■ **TASK OBJECTIVE**
Within the data below, state how many lines contain the string "Nuvem". Provide the number only.

■ **RECORDS TO USE**
"""

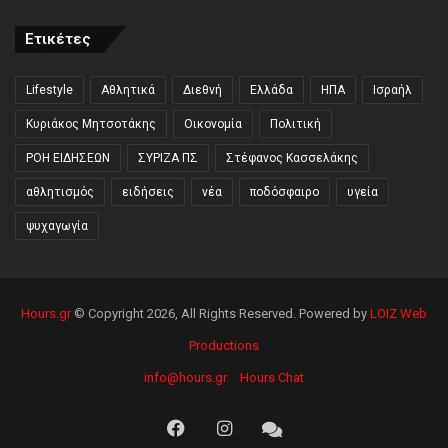
Ετικέτες
Lifestyle
Αθλητικά
Διεθνή
Ελλάδα
ΗΠΑ
Ισραήλ
Κυριάκος Μητσοτάκης
Οικονομία
Πολιτική
ΡΟΗ ΕΙΔΗΣΕΩΝ
ΣΥΡΙΖΑ ΠΣ
Στέφανος Κασσελάκης
αθλητισμός
ειδήσεις
νέα
ποδόσφαιρο
υγεία
ψυχαγωγία
Hours.gr
© Copyright 2026, All Rights Reserved. Powered by
LOIZ Web
Productions
info@hours.gr
Hours Chat
Facebook
Instagram
Hours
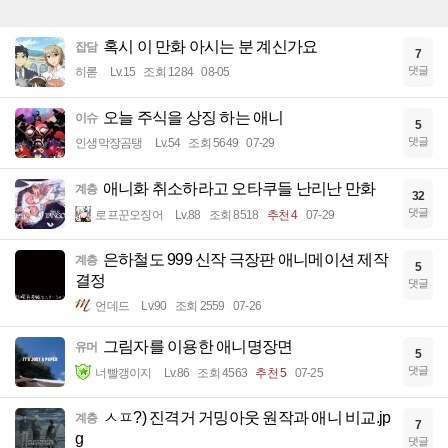
혹시 이 만화 아시는 분 계신가요
잡담
7
댓글
히롣
Lv.15
조회 1284
08-05
오늘 주식을 상징 하는 애니
이슈
5
댓글
인생막장곰탱
Lv.54
조회 5649
07-29
애니화 취소하라고 오타쿠들 난리난 만화
계층
32
댓글
로프꾼오징어
Lv.88
조회 8518
추천 4
07-29
은하철도 999 신작 극장판 애니메이션 제작
계층
5
결정
댓글
언데드
Lv.90
조회 2559
07-26
그림자를 이용한 애니명장면
유머
5
댓글
너빨갱이지
Lv.86
조회 4563
추천 5
07-25
ㅅㅍ?) 진격거 거밍아웃 원작과 애니 비교.jp
계층
7
g
댓글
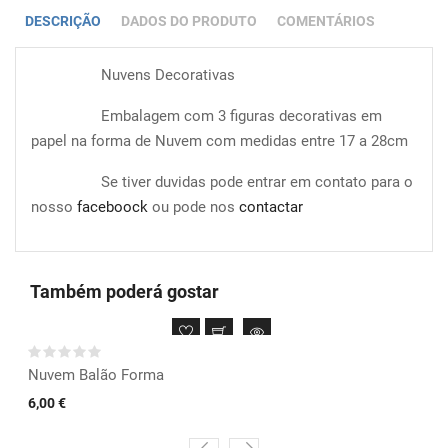
DESCRIÇÃO
DADOS DO PRODUTO
COMENTÁRIOS
Nuvens Decorativas
Embalagem com 3 figuras decorativas em
papel na forma de Nuvem com medidas entre 17 a 28cm
Se tiver duvidas pode entrar em contato para o
nosso
faceboock
ou pode nos
contactar
Também poderá gostar
Nuvem Balão Forma
6,00 €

"""

■ **RESPONSE FOR THIS EXERCISE**
2